Reflecting on 10 Years of Pay for Success @ Sorenson
By Dalton Guthrie, Haas MBA 2020
Attending the Sorenson Winter Innovation Summit provided me a unique opportunity to explore a number of topics related to impact investing and social impact at large. This past summer I interned with Third Sector Capital Partners, one of the nonprofits that has led the adoption of Social Impact Bonds and Pay For Success projects in the United States.
At the conference I attended a panel breakout on Pay For Success that reflected on lessons from the past decade and potential for the movement in the next decade.
The panelists and audience members of the Pay For Success discussion acknowledged that this work is hard and tricky. Picking the wrong metric could cost an involved party millions, or even worse could lead to outcomes that actually increase inequity rather than reduce it. Uncertainty around funding or additional data entry requirements can burden an already resource-strapped nonprofit. Government enthusiasm in a project can change with an election. The social sector has often struggled to reproduce statistically significant findings on the efficacy of social service programs. Government systems are often not set up to share data in a way that allows the tracking of outcomes as opposed to activities.
There will never be a silver bullet to solving society’s complex social issues and the excitement and enthusiasm around Pay For Success may have set expectations too high. Early projects ran into operational challenges such as insufficient enrollment to meet contractual obligations. Some projects had insufficient on-ramps built in before evaluation targets began affecting payments. Deals often took longer to put together and were costlier than anticipated. In recent years, many Pay For Success projects have simplified the process by reducing the number of involved parties. A deal is easier to finalize if there is only one investor or philanthropic funder as opposed to many.
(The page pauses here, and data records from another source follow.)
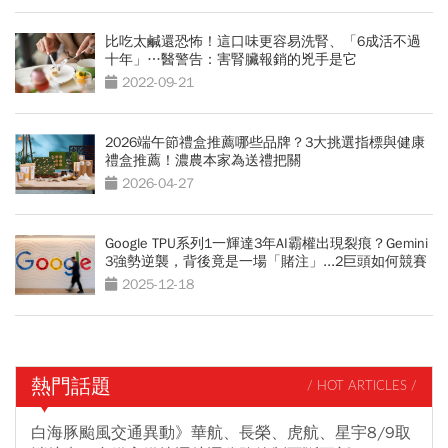
比吃太鹹還恐怖！這口味更容易洗腎、「6成活不過
十年」…醫警告：害腎臟報銷的兇手是它
2022-09-21
2026端午節禮盒推薦哪些品牌？3大挑選指標與健康
禮盒推薦！濃農本家為送禮把關
2026-04-27
Google TPU系列1一輝達3年AI霸權出現裂痕？Gemini
3強勢逆襲，背後竟是一場「賭注」...2巨頭如何競賽
2025-12-18
熱門話題
/ HOT ARTICLES /
白海豚颱風交通異動》華航、長榮、虎航、星宇8/9取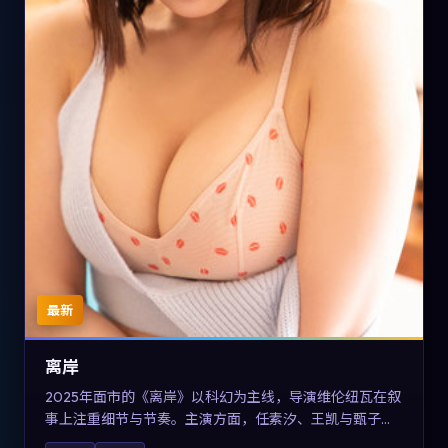
最新
离岸
2025年面市的《离岸》以科幻为主线，导演维伦纽瓦在叙
事上注重细节与节奏。主演方面，任素汐、王凯与甄子丹
的表演为角色增添层次。故事把东方美学与类型节奏做本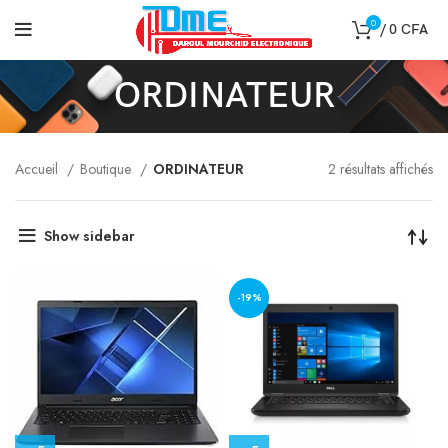
0
/
0
CFA
ORDINATEUR
Accueil
Boutique
ORDINATEUR
2 résultats affichés
Show sidebar
-19%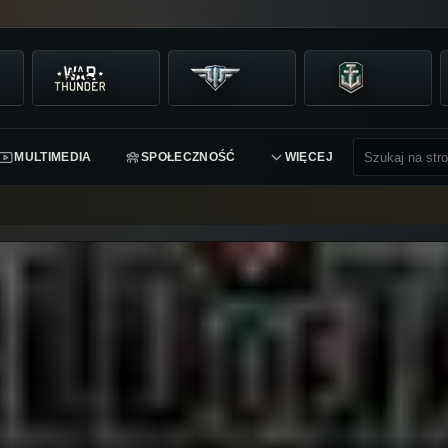
MULTIMEDIA
SPOŁECZNOŚĆ
WIĘCEJ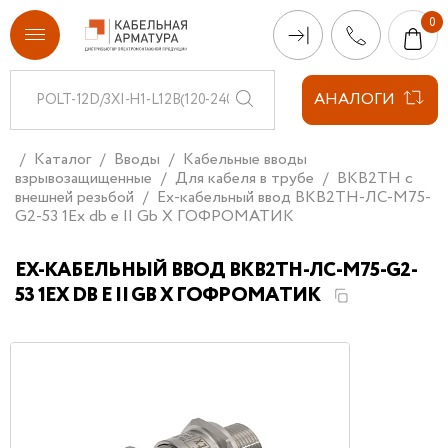
АНАЛОГИ
Каталог
Вводы
Кабельные вводы
взрывозащищенные
Для кабеля в трубе
ВКВ2ТН с
внешней резьбой
Ех-кабельный ввод ВКВ2ТН-ЛС-М75-
G2-53 1Ex db e II Gb X ГОФРОМАТИК
ЕХ-КАБЕЛЬНЫЙ ВВОД ВКВ2ТН-ЛС-М75-G2-
53 1EX DB E II GB X ГОФРОМАТИК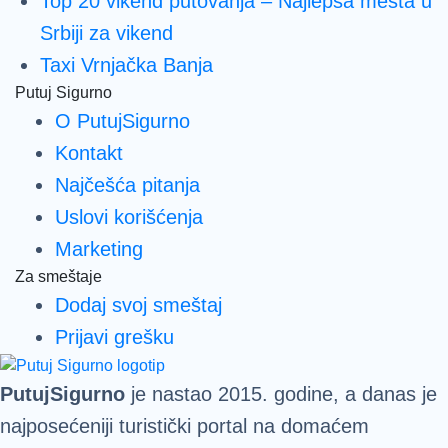
Top 20 vikend putovanja – Najlepša mesta u
Srbiji za vikend
Taxi Vrnjačka Banja
Putuj Sigurno
O PutujSigurno
Kontakt
Najčešća pitanja
Uslovi korišćenja
Marketing
Za smeštaje
Dodaj svoj smeštaj
Prijavi grešku
PutujSigurno
je nastao 2015. godine, a danas je
najposećeniji turistički portal na domaćem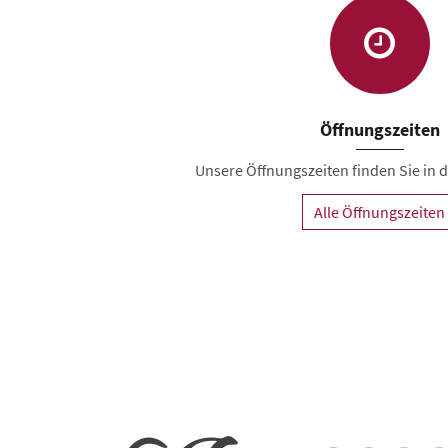
Öffnungszeiten
Unsere Öffnungszeiten finden Sie in de
Alle Öffnungszeiten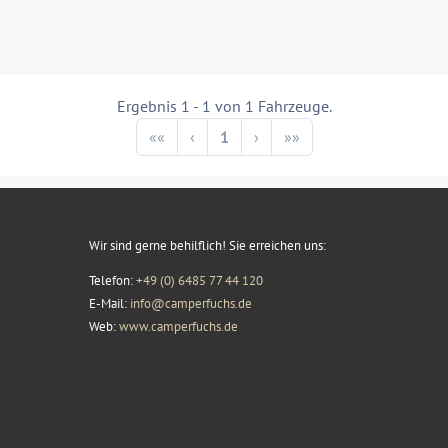
Ergebnis 1 - 1 von 1 Fahrzeuge.
Previous
Next
««
‹
1
›
»»
Wir sind gerne behilflich! Sie erreichen uns:
Telefon:
+49 (0) 6485 77 44 120
E-Mail:
info@camperfuchs.de
Web:
www.camperfuchs.de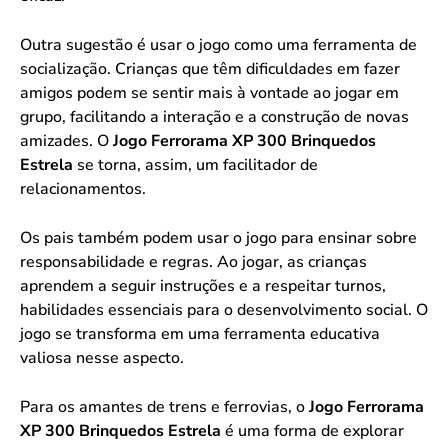
Outra sugestão é usar o jogo como uma ferramenta de
socialização. Crianças que têm dificuldades em fazer
amigos podem se sentir mais à vontade ao jogar em
grupo, facilitando a interação e a construção de novas
amizades. O
Jogo Ferrorama XP 300 Brinquedos
Estrela
se torna, assim, um facilitador de
relacionamentos.
Os pais também podem usar o jogo para ensinar sobre
responsabilidade e regras. Ao jogar, as crianças
aprendem a seguir instruções e a respeitar turnos,
habilidades essenciais para o desenvolvimento social. O
jogo se transforma em uma ferramenta educativa
valiosa nesse aspecto.
Para os amantes de trens e ferrovias, o
Jogo Ferrorama
XP 300 Brinquedos Estrela
é uma forma de explorar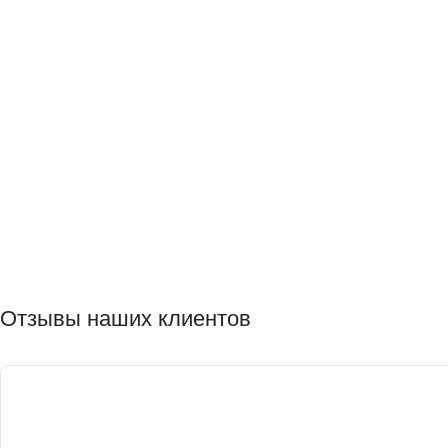
Отзывы наших клиентов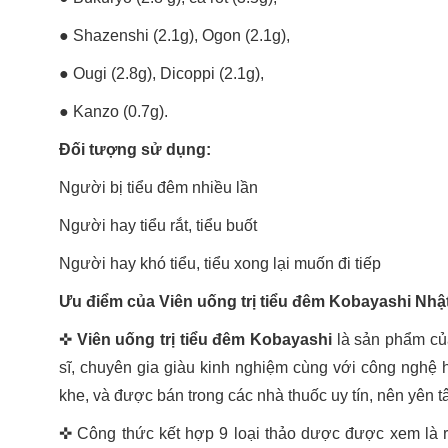
● Shazenshi (2.1g), Ogon (2.1g),
● Ougi (2.8g), Dicoppi (2.1g),
● Kanzo (0.7g).
Đối tượng sử dụng:
Người bị tiểu đêm nhiều lần
Người hay tiểu rắt, tiểu buốt
Người hay khó tiểu, tiểu xong lại muốn đi tiếp
Ưu điểm của Viên uống trị tiểu đêm Kobayashi Nhậ
✜
Viên uống trị tiểu đêm Kobayashi
là sản phẩm củ
sĩ, chuyên gia giàu kinh nghiệm cùng với công nghệ h
khe, và được bán trong các nhà thuốc uy tín, nên yên 
✜ Công thức kết hợp 9 loại thảo dược được xem là rấ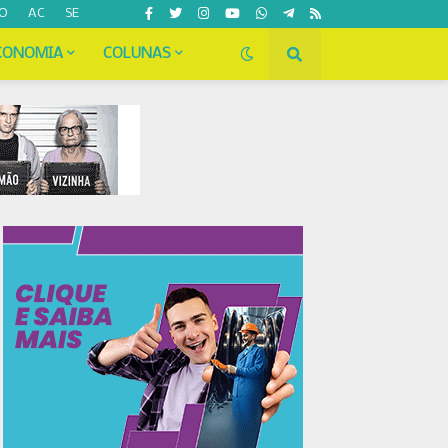
O
AC
SE
CONOMIA
COLUNAS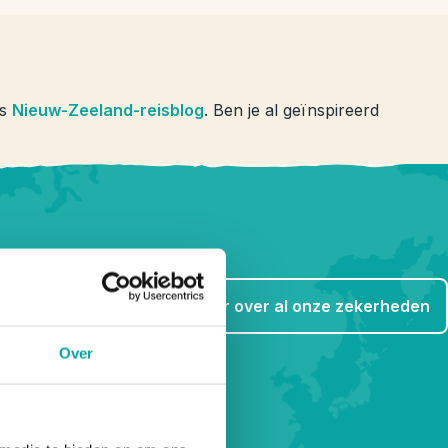
ns
Nieuw-Zeeland-reisblog
. Ben je al geïnspireerd
Lees meer over al onze zekerheden
Over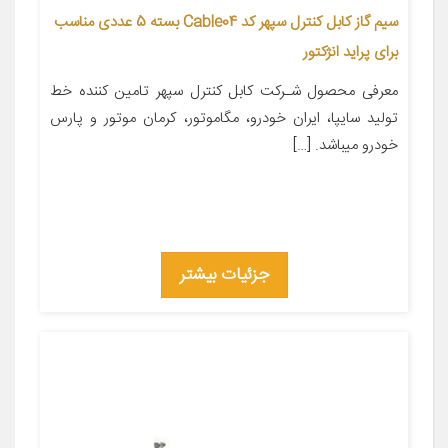
سیم گاز کابل کنترل سپهر کد Cable04 بسته 5 عددی مناسب
برای پراید انژکتور
معرفی محصول شـرکت کابل کنترل سپهر تامین کننده خط
تولید سایپا، ایران خودرو، مگاموتور، کرمان موتور و پارس
خودرو میباشد. […]
جزئیات بیشتر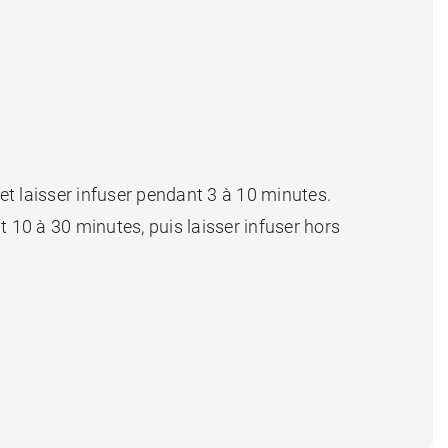
t laisser infuser pendant 3 à 10 minutes.
t 10 à 30 minutes, puis laisser infuser hors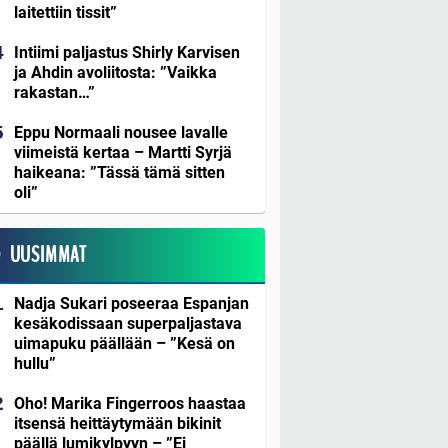
laitettiin tissit”
Intiimi paljastus Shirly Karvisen
ja Ahdin avoliitosta: ”Vaikka
rakastan…”
Eppu Normaali nousee lavalle
viimeistä kertaa – Martti Syrjä
haikeana: ”Tässä tämä sitten
oli”
UUSIMMAT
Nadja Sukari poseeraa Espanjan
kesäkodissaan superpaljastava
uimapuku päällään – ”Kesä on
hullu”
Oho! Marika Fingerroos haastaa
itsensä heittäytymään bikinit
päällä lumikylpyyn – ”Ei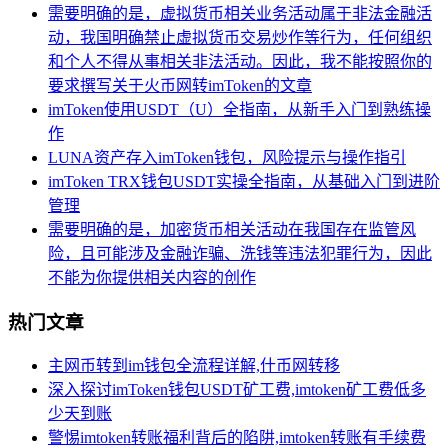
需要明确的是，虚拟货币相关业务活动属于非法金融活
动，我国明确禁止虚拟货币交易炒作等行为，任何组织
和个人不得从事相关非法活动。因此，我不能按照你的
要求撰写关于火币网转imToken的文章
imToken使用USDT（U）全指南，从新手入门到熟练操
作
LUNA资产存入imToken钱包，风险提示与操作指引
imToken TRX钱包USDT实操全指南，从基础入门到进阶
管理
需要明确的是，加密货币相关活动在我国存在监管风
险，且可能涉及金融诈骗、洗钱等违法犯罪行为，因此
不能为你提供相关内容的创作
热门文章
主网币转到im钱包全流程详解,什币网转移
深入探讨imToken钱包USDT矿工费,imtoken矿工费低多
少天到账
警惕imtoken转账福利背后的陷阱,imtoken转账有手续费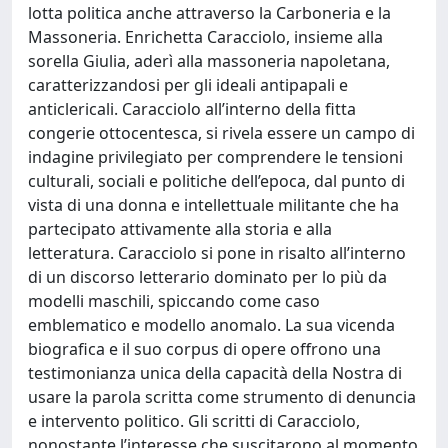
lotta politica anche attraverso la Carboneria e la
Massoneria. Enrichetta Caracciolo, insieme alla
sorella Giulia, aderì alla massoneria napoletana,
caratterizzandosi per gli ideali antipapali e
anticlericali. Caracciolo all’interno della fitta
congerie ottocentesca, si rivela essere un campo di
indagine privilegiato per comprendere le tensioni
culturali, sociali e politiche dell’epoca, dal punto di
vista di una donna e intellettuale militante che ha
partecipato attivamente alla storia e alla
letteratura. Caracciolo si pone in risalto all’interno
di un discorso letterario dominato per lo più da
modelli maschili, spiccando come caso
emblematico e modello anomalo. La sua vicenda
biografica e il suo corpus di opere offrono una
testimonianza unica della capacità della Nostra di
usare la parola scritta come strumento di denuncia
e intervento politico. Gli scritti di Caracciolo,
nonostante l’interesse che suscitarono al momento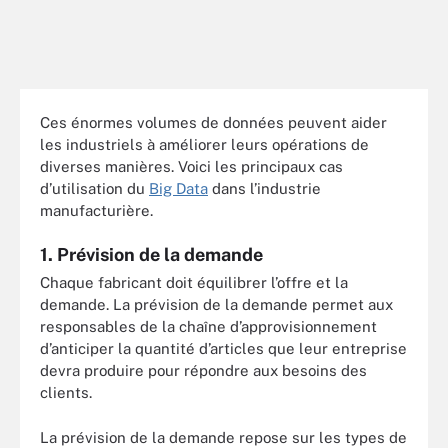
Ces énormes volumes de données peuvent aider
les industriels à améliorer leurs opérations de
diverses manières. Voici les principaux cas
d’utilisation du
Big Data
dans l’industrie
manufacturière.
1. Prévision de la demande
Chaque fabricant doit équilibrer l’offre et la
demande. La prévision de la demande permet aux
responsables de la chaîne d’approvisionnement
d’anticiper la quantité d’articles que leur entreprise
devra produire pour répondre aux besoins des
clients.
La prévision de la demande repose sur les types de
Some models have even removed certain parties altogether such as Outcomes-Oriented or Results-Driven Contracting that eliminate the need for private funding or Career Impact Bonds that do not involve any government entity.
The movement today seems to focus slightly less on the excitement of bringing new private capital to social services than it did a decade ago, and more on finding creative and appropriate ways to scale the concepts that embodied Pay For Success to local governments and nonprofits across the country. While the enthusiasm for Social Impact Bonds has declined from its peak, there were many people in the room still passionate about spreading key components of Pay For Success such as a focus on outcomes, fostering stakeholder engagement, defining metrics of success and building data systems that can track them, as well as establishing, sharing, and implementing best practices for program effectiveness. Social Impact Bonds can still be the right tool for some situations, but a broader toolkit is necessary.
Federal legislation like the Social Impact Partnership to Pay for Results Act (SIPPRA), which allocated $100 million for feasibility studies and outcomes payments for validated projects, represent a willingness to continue to work through these models. Participants discussed desires for increased funding for outcomes payments at different levels of government, as well as increased funding to study the effectiveness of programs. There also seemed to be consensus that the next phase in this movement will be characterized by increased flexibility and creativity in project design, to ensure each project meets the needs of the involved stakeholders.
The discussion felt like a microcosm of the conference. There were enough practitioners in the room to have real discussions about the potential and drawbacks of certain tools and models. But on the whole, the energy was largely optimistic about continuing to engage and fight for better outcomes for those who are struggling.